Waste reduction programme means concrete plant is set on sustainability

The Sittingbourne facility of Supreme Concrete, part of the concrete division at Ibstock plc, is approaching the end of a transformational two-year journey of process waste reductions.

Such is the turnaround that major outcomes have been achieved, including a 50% cut in the use of mains water. The initiatives are providing a significant contribution to the environmental targets set out in Ibstock’s Sustainability Roadmap 2025.

Core business at Supreme Concrete’s Sittingbourne plant – the biggest site in Ibstock’s concrete group – is the manufacture of pre-stressed T-beams for suspended block and beam flooring systems, as well as lintels of various shapes and sizes for doorways and window openings.

Slick production process

Supreme Concrete has three factories at the Sittingbourne site and around 70 people are headquartered at the facility, 45 of whom are directly associated with its finely-honed manufacturing operations. The production process for a pre-stressed T-beam, for example, begins with steel wires pulled along a 1.5m-wide stainless-steel bed, and each of the factories has six beds of various lengths from 90 to 150m.

The steel wires are positioned, cut and tensioned, before a concrete T-beam profile is cast over the top. Curing time is 10-17 hours, depending on the product and factory. De-stressing the product entails cutting the wires so they pull inwards, ensuring the concrete is extremely strong in compression. Finally, the product is cut to the required length.

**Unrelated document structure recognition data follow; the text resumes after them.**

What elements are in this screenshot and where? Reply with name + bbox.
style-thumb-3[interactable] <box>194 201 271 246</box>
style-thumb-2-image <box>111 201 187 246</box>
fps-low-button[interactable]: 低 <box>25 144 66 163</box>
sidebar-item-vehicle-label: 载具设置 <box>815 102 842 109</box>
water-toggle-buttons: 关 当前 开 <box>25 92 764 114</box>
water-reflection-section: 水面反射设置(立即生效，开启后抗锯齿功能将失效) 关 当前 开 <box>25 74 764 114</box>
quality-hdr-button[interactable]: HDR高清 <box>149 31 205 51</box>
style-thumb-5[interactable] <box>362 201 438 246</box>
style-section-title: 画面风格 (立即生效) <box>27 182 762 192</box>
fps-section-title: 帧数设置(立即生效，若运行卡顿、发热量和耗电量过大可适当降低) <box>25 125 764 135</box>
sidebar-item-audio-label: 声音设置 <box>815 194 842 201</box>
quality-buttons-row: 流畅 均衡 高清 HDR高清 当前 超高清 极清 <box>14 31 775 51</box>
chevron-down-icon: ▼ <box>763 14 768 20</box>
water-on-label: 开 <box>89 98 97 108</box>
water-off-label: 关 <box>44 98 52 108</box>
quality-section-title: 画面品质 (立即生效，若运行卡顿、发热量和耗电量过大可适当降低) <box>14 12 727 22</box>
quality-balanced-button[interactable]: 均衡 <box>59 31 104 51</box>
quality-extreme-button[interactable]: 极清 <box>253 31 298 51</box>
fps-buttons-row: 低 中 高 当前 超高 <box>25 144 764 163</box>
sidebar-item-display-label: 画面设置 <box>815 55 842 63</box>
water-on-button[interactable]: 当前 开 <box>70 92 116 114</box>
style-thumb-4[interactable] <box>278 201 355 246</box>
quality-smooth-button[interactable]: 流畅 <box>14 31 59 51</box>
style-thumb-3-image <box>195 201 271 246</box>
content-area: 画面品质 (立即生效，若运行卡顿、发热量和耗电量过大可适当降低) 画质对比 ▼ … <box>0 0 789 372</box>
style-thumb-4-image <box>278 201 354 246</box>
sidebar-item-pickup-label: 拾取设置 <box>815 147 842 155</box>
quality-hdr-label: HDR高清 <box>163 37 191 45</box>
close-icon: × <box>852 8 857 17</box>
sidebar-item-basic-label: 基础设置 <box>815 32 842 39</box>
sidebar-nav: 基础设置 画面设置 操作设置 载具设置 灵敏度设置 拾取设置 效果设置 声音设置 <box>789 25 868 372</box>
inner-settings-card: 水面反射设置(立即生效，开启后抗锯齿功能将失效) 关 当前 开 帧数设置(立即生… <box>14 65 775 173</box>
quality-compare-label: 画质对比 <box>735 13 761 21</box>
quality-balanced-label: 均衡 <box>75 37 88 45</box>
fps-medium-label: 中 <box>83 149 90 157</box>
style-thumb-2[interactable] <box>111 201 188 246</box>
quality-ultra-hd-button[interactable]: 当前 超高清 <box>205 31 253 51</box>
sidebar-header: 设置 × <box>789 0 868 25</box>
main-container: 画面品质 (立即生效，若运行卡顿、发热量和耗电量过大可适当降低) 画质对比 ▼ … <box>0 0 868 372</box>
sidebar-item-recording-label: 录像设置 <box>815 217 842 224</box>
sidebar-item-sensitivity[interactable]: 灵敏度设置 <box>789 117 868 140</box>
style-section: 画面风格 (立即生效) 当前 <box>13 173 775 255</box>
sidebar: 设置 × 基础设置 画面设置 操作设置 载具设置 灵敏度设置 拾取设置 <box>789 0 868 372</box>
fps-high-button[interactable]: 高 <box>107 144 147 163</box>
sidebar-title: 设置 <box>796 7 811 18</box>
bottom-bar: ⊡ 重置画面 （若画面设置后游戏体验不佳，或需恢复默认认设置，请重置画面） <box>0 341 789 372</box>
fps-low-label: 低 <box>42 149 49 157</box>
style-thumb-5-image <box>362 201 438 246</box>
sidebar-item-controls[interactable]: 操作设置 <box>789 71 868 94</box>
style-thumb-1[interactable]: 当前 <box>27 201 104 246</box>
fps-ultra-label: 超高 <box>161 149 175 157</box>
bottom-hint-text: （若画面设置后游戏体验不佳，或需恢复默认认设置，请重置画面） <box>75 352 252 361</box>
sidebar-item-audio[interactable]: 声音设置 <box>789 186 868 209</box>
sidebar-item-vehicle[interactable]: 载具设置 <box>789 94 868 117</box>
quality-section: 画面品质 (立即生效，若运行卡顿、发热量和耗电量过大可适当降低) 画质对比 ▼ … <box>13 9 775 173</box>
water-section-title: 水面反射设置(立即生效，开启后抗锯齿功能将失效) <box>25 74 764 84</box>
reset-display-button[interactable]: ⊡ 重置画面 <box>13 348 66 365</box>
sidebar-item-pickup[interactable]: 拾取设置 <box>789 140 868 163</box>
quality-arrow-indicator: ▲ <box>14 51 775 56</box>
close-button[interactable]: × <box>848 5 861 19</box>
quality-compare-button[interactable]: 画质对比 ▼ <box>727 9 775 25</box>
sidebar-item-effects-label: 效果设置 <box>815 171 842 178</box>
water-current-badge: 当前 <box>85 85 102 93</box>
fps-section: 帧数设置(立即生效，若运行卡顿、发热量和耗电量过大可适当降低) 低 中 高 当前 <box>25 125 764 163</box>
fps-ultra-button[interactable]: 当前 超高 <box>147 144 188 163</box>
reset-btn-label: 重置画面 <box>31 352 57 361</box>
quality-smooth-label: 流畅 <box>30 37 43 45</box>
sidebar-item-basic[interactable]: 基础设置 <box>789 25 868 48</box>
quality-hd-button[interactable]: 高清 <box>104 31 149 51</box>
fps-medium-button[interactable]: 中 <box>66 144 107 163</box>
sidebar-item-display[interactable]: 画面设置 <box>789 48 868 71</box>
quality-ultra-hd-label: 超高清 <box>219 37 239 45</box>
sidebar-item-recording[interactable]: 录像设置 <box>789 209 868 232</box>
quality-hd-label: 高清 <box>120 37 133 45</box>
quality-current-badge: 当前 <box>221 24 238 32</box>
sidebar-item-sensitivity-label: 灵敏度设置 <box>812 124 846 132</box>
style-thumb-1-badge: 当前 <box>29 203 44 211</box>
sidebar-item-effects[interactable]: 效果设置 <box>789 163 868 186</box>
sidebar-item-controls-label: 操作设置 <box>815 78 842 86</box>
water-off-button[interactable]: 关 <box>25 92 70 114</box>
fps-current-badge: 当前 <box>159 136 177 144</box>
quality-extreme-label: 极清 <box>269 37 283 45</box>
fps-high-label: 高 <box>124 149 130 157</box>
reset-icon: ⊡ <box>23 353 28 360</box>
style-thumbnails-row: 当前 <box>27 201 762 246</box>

Despite this slick process, some issues were recognised regarding waste and wastewater that the site wanted to address in line with Ibstock’s Sustainability Roadmap, which was launched in 2018. To contribute towards the group’s overall goals, the need for a significant shift in culture was plainly evident, as Factory Manager Tom Malcolm reveals.

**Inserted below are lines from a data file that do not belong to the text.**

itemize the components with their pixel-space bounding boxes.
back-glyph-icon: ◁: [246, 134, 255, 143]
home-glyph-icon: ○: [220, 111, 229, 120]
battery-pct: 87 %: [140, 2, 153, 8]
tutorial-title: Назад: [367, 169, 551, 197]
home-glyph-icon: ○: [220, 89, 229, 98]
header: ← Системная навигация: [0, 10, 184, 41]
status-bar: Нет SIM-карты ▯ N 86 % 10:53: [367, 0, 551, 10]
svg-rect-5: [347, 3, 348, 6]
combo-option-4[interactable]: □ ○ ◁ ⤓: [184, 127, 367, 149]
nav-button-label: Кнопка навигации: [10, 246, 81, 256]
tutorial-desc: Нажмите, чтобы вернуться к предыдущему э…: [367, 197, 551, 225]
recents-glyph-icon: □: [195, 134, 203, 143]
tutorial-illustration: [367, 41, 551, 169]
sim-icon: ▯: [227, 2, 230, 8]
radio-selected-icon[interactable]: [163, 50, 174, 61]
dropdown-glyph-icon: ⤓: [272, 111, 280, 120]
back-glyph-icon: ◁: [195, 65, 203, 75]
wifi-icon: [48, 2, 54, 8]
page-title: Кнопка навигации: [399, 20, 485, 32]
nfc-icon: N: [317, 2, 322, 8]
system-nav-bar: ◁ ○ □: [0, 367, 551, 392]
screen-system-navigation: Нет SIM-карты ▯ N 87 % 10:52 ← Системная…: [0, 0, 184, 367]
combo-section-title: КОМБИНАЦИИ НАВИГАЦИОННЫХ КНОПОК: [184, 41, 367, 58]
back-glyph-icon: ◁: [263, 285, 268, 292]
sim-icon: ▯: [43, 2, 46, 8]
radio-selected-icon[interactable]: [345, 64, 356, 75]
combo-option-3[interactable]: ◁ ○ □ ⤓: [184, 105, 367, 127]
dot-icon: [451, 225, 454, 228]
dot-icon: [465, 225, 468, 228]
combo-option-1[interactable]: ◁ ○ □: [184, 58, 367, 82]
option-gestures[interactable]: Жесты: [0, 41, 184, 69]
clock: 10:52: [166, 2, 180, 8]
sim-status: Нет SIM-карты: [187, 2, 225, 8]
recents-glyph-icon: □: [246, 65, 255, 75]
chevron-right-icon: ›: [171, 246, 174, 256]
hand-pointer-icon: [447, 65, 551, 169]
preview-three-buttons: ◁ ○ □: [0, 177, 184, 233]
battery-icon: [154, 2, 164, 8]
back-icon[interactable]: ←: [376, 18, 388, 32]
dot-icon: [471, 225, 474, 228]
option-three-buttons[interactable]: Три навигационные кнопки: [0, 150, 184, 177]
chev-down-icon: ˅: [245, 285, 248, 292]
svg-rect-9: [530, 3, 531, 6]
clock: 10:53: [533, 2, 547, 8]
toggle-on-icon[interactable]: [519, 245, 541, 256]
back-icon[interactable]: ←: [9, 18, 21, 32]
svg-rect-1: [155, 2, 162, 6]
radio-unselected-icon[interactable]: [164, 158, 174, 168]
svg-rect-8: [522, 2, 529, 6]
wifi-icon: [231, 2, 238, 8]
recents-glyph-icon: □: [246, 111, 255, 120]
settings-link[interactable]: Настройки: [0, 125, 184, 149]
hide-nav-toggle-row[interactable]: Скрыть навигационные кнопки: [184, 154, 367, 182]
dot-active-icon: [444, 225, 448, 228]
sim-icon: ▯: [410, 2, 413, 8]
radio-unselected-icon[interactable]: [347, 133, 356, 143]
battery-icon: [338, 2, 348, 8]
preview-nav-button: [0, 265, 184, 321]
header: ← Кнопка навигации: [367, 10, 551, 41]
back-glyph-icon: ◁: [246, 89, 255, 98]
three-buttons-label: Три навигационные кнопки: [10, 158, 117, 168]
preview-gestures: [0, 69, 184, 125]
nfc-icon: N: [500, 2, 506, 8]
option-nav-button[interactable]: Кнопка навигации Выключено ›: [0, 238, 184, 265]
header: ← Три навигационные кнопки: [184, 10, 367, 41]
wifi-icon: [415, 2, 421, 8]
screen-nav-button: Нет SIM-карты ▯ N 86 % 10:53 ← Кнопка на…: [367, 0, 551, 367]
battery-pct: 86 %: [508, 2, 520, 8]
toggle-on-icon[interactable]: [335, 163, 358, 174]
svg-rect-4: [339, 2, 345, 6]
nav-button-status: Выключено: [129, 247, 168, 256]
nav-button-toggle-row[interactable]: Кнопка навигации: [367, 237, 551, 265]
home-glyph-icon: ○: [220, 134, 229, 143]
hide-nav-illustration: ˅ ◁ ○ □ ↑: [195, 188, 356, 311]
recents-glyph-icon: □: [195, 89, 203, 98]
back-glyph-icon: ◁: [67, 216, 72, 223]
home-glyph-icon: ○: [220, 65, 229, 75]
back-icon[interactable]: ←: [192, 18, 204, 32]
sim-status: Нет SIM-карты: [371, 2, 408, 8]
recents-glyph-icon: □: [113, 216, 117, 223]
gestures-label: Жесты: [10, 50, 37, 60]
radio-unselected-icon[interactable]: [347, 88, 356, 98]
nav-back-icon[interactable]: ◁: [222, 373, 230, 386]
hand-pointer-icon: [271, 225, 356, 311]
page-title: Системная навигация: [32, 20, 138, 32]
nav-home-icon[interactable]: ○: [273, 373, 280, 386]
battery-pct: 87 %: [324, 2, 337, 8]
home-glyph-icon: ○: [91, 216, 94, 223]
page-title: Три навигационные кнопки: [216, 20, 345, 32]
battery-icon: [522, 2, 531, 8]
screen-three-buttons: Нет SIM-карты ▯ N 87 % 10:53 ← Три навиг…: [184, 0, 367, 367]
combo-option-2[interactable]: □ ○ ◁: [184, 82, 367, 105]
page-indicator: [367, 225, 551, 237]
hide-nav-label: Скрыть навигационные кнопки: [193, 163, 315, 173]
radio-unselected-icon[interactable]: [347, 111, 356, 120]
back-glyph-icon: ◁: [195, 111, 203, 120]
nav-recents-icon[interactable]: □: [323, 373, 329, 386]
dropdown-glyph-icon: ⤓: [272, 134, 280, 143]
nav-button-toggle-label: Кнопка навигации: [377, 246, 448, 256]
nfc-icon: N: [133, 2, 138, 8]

We wanted to restructure and refocus our maintenance team to drive reductions in water usage and product waste,” he says. “This strategy allowed us to undertake initiatives such as rebuilding our reclaim system. After products are cut we wash the dust down with water, which creates a slurry paste that runs along the production bed. Previously, this slurry had to be moved offsite by tanker and sent to landfill at significant cost, but now we process it on site.”

More effective reclamation

The reclaim system works by separating liquid and solid matter, with the latter sent to a filter press where it becomes a ‘mat’ of concrete and returned to the site’s stock of recycled materials. Moreover, the water is reused in the site’s mixer, reducing the need to draw from mains by 50%.

This substantial improvement sits well with the company’s Sustainability Roadmap 2025. The most recent update states that 74% of Ibstock’s water use now comes from a recycled or recovered source, with several of its factories today operating a closed-loop system. Communicated within the roadmap is a wide range of clear targets for the business, not just reductions in water use and CO2 (per tonne of production), but zero waste to landfill, for example.

A further successful initiative at Sittingbourne centres on the amount of raw concrete waste sent offsite in skips. Through efficiency improvements and the aforementioned culture change – ensuring operators focus on factors such as quality and offcuts – the generation of raw waste has been reduced by 80%. And nothing is sent offsite.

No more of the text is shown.